I have a "first generation" 3D TV and I've noticed that the 3D effect disappears (or gets jumbled) during rapid motion on the screen. I'm wondering if a 120Hz 3D TV would have this same problem? I'm hoping that a 120Hz TV could give 60Hz to each eye vs the 30Hz I'm probably getting now.
Assuming it is an active 3D TV, yes it would help. However, the best 3D for motion is on passive 3D screens, but the option is more limited for passive TVs.
I just bought a Samsung UN50H6203 TV. I have it hooked up to a Yamaha RX-V377 receiver. I had a tech come out to hook everything up, including my Blu-ray player and my Panasonic PV-8451 VCR+. The VCR sound works, but I receive no picture. I have recorded quite a few TV specials, and shows over the years, and would like it to work. I know you can transfer from tape to DVD, but I feel it would be easier to fix the no picture issue. The tech was only there to set up my cable box. He plugged the composite cables (red, yellow, and white) from my VCR into the number four inputs in the back of the receiver. Do I need to hook up an HD converter box in order to get a picture?
You should be able to connect your receiver to your television without getting an HD converter box. You'll need another set of yellow/red/white cables. Plug one end of those into the "AV Out" outputs of the receiver, and then plug the other end into the "Component/AV-In" inputs on the back of your TV. You could also try just unplugging the cables from the receiver and plugging them from the VCR directly to the TV, just to make sure it works.
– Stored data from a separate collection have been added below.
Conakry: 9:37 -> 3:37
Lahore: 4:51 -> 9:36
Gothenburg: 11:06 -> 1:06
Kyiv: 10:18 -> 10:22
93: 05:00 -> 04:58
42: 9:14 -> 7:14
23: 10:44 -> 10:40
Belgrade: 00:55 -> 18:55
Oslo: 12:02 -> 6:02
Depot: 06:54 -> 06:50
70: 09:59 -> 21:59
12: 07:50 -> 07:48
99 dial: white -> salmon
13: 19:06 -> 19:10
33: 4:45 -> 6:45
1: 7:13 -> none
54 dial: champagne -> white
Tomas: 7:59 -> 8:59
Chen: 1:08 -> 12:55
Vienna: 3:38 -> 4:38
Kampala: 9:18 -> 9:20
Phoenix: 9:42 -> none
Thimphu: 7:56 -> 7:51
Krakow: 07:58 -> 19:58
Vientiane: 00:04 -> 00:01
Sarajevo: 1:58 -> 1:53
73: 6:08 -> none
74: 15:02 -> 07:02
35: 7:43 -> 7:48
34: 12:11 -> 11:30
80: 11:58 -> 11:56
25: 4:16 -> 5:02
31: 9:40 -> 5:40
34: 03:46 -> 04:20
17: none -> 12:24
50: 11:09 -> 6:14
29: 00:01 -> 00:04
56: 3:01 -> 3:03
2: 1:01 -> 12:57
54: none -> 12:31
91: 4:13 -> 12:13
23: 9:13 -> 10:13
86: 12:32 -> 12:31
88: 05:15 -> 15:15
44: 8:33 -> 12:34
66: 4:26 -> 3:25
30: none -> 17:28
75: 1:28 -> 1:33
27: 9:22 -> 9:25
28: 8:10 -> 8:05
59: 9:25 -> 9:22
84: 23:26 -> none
I currently have a Panasonic Plasma that looks great at 24p with blu-ray. But I no longer buy Blu-rays and play a lot of movies from Apple TV, which only outputs at 60p (no 24p). Can you explain how "Judder-free 24p via 60p" works, and is it possible to get a list of display recommendations that have this feature?
It's a reverse telecine feature, and means the TV can recognize the 24 fps video in the 60 hz signal and is able to adjust its refresh rate to display the video properly, judder-free. We don't have a full list, but all the Sony TVs we tested were able to do this consistently, as were our 120 hz Vizio M and P-series TVs (the 60 hz M-series TV may not be able to).
I am considering purchasing a new 50" TV in the next month or so. I am looking at the Vizio M50-C1 and the Samsung UN50JU7100.
I have a small apartment. The viewing angle is not important; I sit approximately 7-8 feet from the screen, directly in the middle/front. I enjoy movies, Netflix, Amazon Prime, etc. I do enjoy gaming on my Xbox One. I understand that 4K content is not in abundance currently, and that is not a big concern.
I was curious as to your opinion between the two models listed, or if you had a better recommendation. I understand you all are very busy. I thank you for taking the time to read my question.
For gaming, the JU7100 is definitely a better choice. It has much less blur on fast movement in video games, which is something you'll appreciate. Apart from that, both TVs are very good for overall picture quality.